_Task requirements_
Find the line below with "Thema auswählen" and the line with "Календарь Орозо- 2026". Output them and the lines between, exactly, but not the pictures.

┏━━

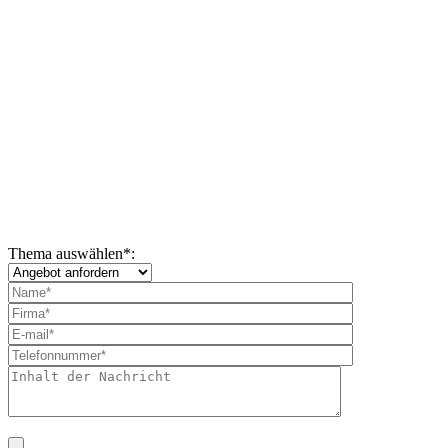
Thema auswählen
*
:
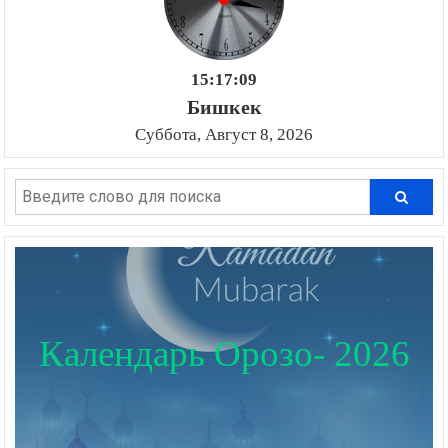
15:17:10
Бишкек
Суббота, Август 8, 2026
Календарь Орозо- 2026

┗━━
┏━━

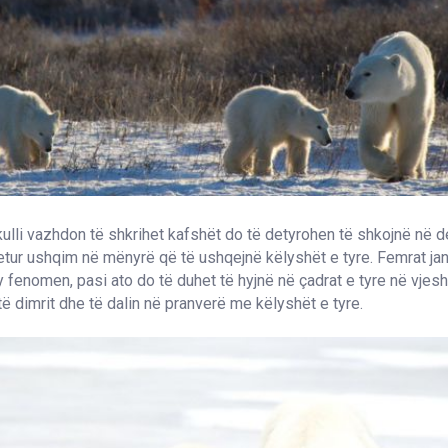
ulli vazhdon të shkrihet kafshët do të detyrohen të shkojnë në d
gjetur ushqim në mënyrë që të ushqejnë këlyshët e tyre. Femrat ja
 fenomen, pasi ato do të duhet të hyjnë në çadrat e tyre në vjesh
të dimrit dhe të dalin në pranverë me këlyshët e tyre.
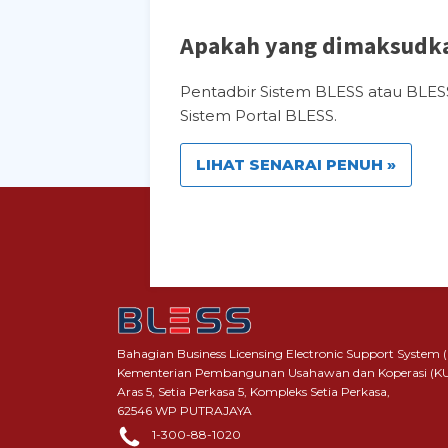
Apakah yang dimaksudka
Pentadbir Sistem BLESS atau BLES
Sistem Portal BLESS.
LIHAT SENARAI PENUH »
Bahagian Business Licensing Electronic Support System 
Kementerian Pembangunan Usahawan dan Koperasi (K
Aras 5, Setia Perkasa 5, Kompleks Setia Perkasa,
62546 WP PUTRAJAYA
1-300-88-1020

┗━━

_Answer for the task_
Thema auswählen
*
:
15:17:10
Бишкек
Суббота, Август 8, 2026
Календарь Орозо- 2026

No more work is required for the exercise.